I read
Jerome Groopman on the difficulty of assessing the best treatment or practice in healthcare, something that will become prominent in Obama's health reform proposals which will be led by "comparative effectiveness research." As usual, the NHS gets some stick, in this case for rationing expensive cancer treatments, which lead some cancer mortality rates to be among the worst in Europe. This seems to be a pop at the National Institute for Clinical Excellence, which determines drugs spending and best practice, but it fails to take into account that a large part of the problem seems to be a general lack of money. Cancer survival rates have improved markedly since 1997, since when Labour trebled the budget for cancer care, although there remains a large variance in success rates depending on where a patient lives, which implies that individual hospitals and social attitudes may have much to do with it, rather than anything systemically wrong with a government-run healthcare program.
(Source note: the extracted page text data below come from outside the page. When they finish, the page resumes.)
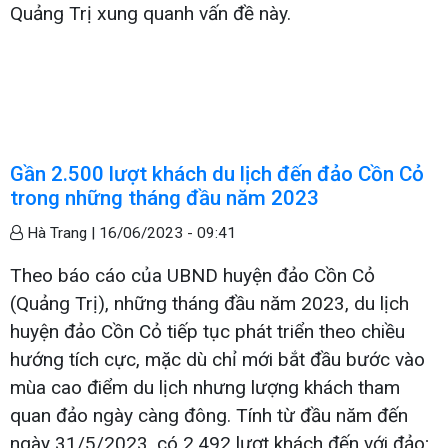
Quảng Trị xung quanh vấn đề này.
Gần 2.500 lượt khách du lịch đến đảo Cồn Cỏ
trong những tháng đầu năm 2023
Hà Trang |
16/06/2023 - 09:41
Theo báo cáo của UBND huyện đảo Cồn Cỏ
(Quảng Trị), những tháng đầu năm 2023, du lịch
huyện đảo Cồn Cỏ tiếp tục phát triển theo chiều
hướng tích cực, mặc dù chỉ mới bắt đầu bước vào
mùa cao điểm du lịch nhưng lượng khách tham
quan đảo ngày càng đông. Tính từ đầu năm đến
ngày 31/5/2023, có 2.492 lượt khách đến với đảo;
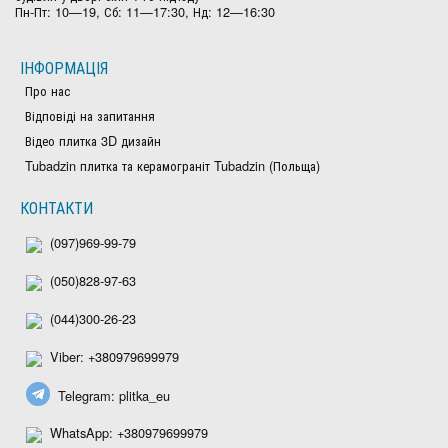
Пн-Пт: 10—19, Сб: 11—17:30, Нд: 12—16:30
ІНФОРМАЦІЯ
Про нас
Відповіді на запитання
Відео плитка 3D дизайн
Tubadzin плитка та керамограніт Tubadzin (Польща)
КОНТАКТИ
(097)969-99-79
(050)828-97-63
(044)300-26-23
Viber: +380979699979
Telegram: plitka_eu
WhatsApp: +380979699979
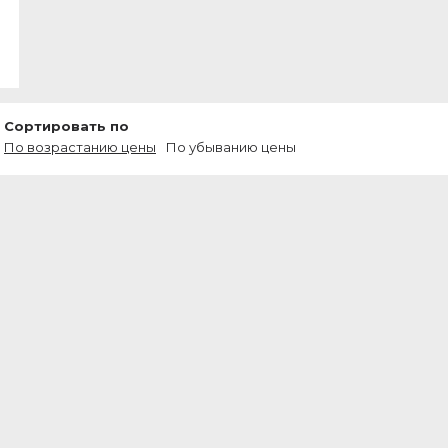
Сортировать по
По возрастанию цены
По убыванию цены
Groopman's article, however, seems somewhat irrelevant, in the wake of
Republican Scott's Brown's takeover of the safe Democratic seat of Massachusetts, meaning the Democrats no longer have the Senate majority required to push through healthcare reform. Being in the UK (or even continental Europe), it is hard not to see America's politics as socially and morally bankrupt, in the failure to provide some form of universal coverage. It is hard, too, not to be bemused by the fact that the lower-class groups which seemed to have fallen for Brown's everyman, pickup-driving image, are precisely those who would have most to gain from healthcare reform. It seems now that Obama's promises on the matter will firstly be bent by partisan negotiations in the Senate, and then ultimately broken once and for all.
I heard an interesting comment about the apparent Republican bounceback, though, which is that it shows that Obama was ironically not bold enough on healthcare. If only he had stuck with a truly radical, public option, he could have presented the Republicans as a dark force, in league with big insurers and pharmaceuticals. As it was, in an attempt to push a bipartisan bill through, Obama compromised so much that he neither sufficiently pleased those on the far left, nor sufficiently alienated those on the far right.
Interestingly enough, the news this morning seems to herald a change of tack in Obama's politics. Obama has just proposed
stringent curbs on the power and activities of banks. The extreme nature of his proposals, which seem to go beyond anything suggested thus far in Europe, push the Republicans into a corner, as since they try to condemn the proposals, they may seem to fall in league with the bankers, who have been the prime target of public anger. The Republican's trick counterattack must be to try to attack the bankers, the personalities and leaders who instigated the proposals, but to defend the freedoms of the market in general. That, no doubt, will involve stabbing a few former friends in the back.